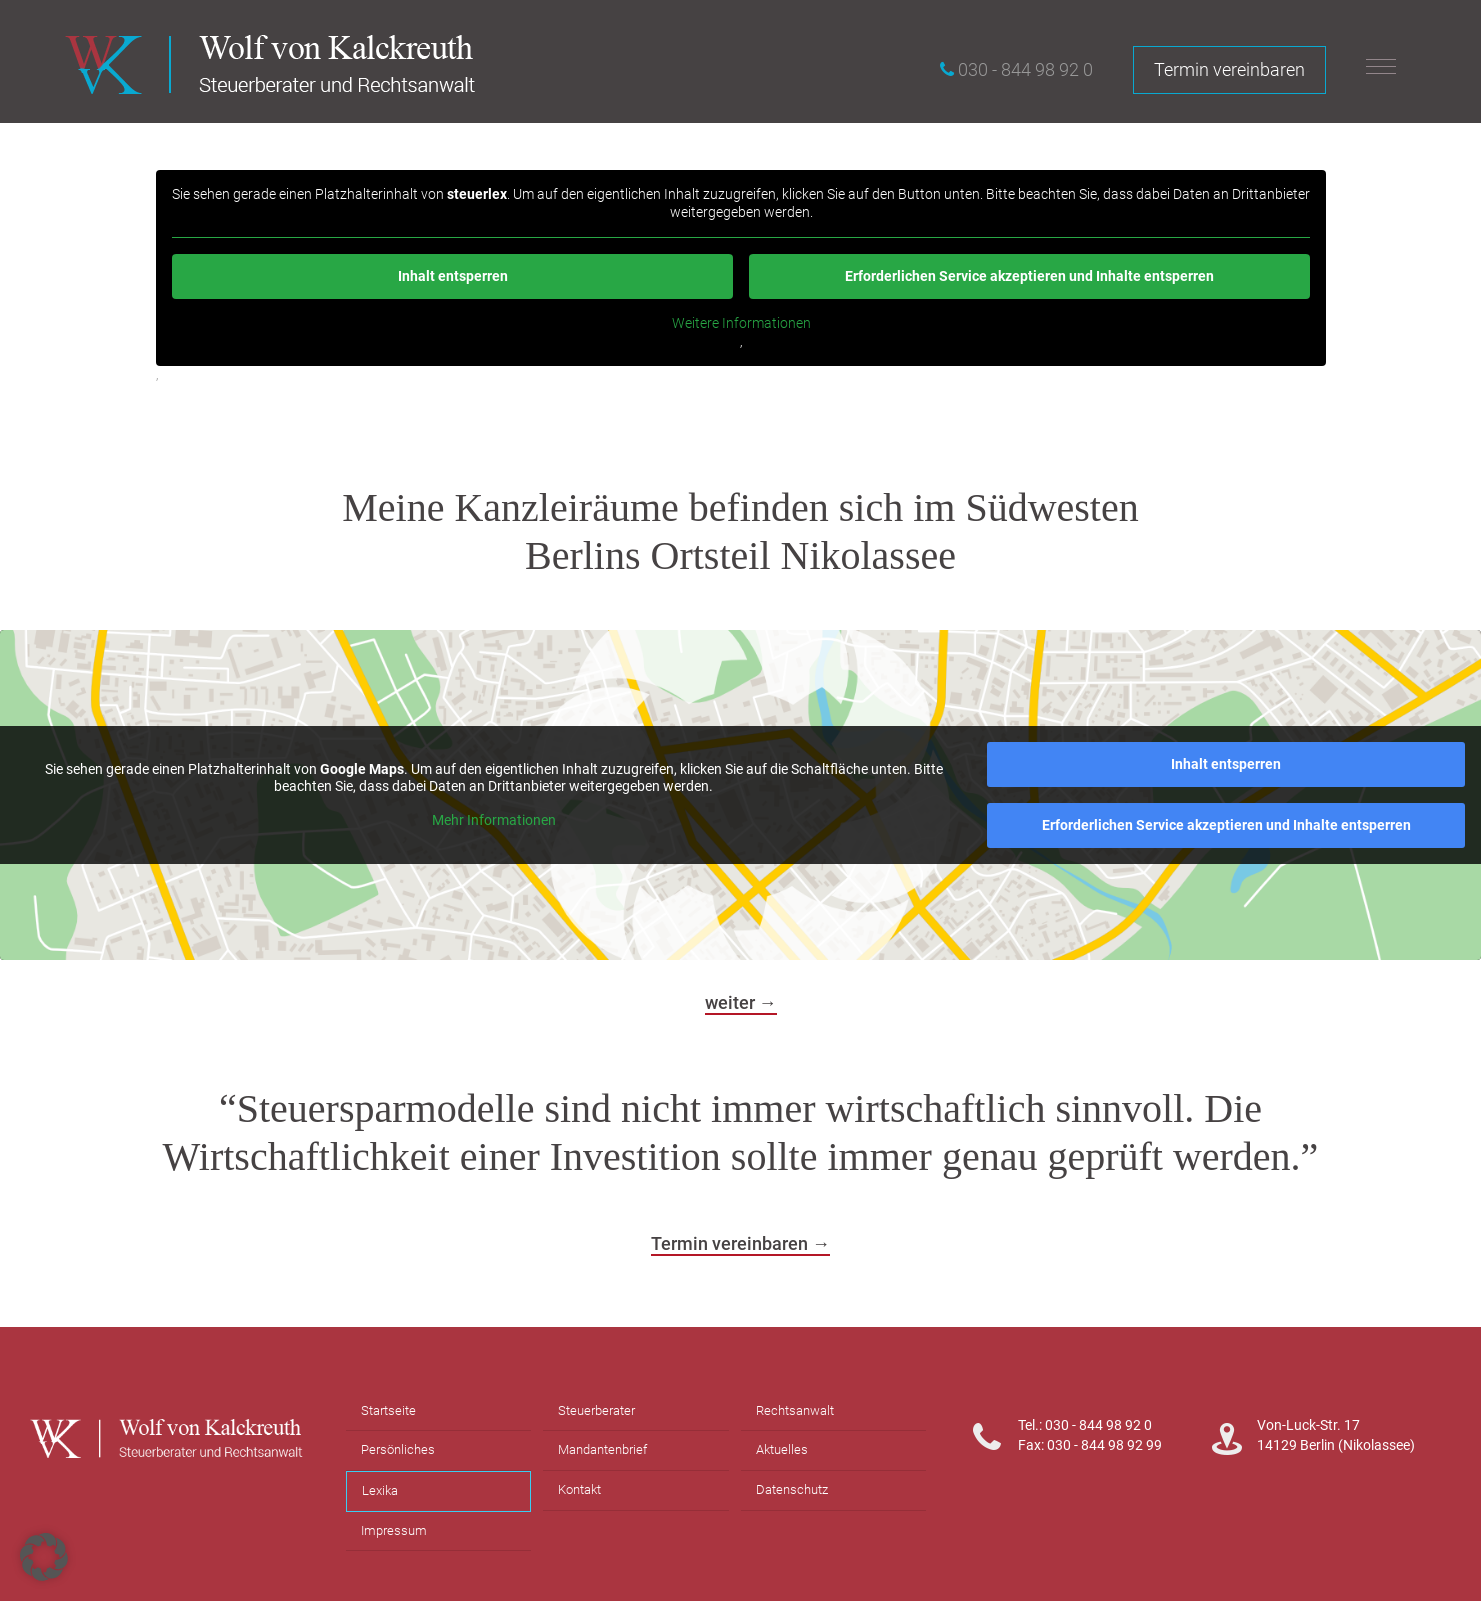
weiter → (741, 1002)
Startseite (388, 1410)
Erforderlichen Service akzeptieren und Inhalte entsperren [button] (1029, 276)
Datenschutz (792, 1489)
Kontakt (579, 1489)
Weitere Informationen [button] (740, 323)
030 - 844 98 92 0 (1025, 69)
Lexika (380, 1490)
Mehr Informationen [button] (494, 819)
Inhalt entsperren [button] (452, 276)
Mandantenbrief (602, 1449)
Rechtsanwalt (795, 1410)
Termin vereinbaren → (740, 1243)
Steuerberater (596, 1410)
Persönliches (398, 1449)
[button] (44, 1557)
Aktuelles (782, 1449)
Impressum (394, 1530)
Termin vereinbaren (1229, 69)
:::
## Problem statement
Restate each record from above word for word, excluding any picture it holds.

## Written response
weiter → (741, 1002)
Startseite (388, 1410)
Erforderlichen Service akzeptieren und Inhalte entsperren [button] (1029, 276)
Datenschutz (792, 1489)
Kontakt (579, 1489)
Weitere Informationen [button] (740, 323)
030 - 844 98 92 0 (1025, 69)
Lexika (380, 1490)
Mehr Informationen [button] (494, 819)
Inhalt entsperren [button] (452, 276)
Mandantenbrief (602, 1449)
Rechtsanwalt (795, 1410)
Termin vereinbaren → (740, 1243)
Steuerberater (596, 1410)
Persönliches (398, 1449)
[button] (44, 1557)
Aktuelles (782, 1449)
Impressum (394, 1530)
Termin vereinbaren (1229, 69)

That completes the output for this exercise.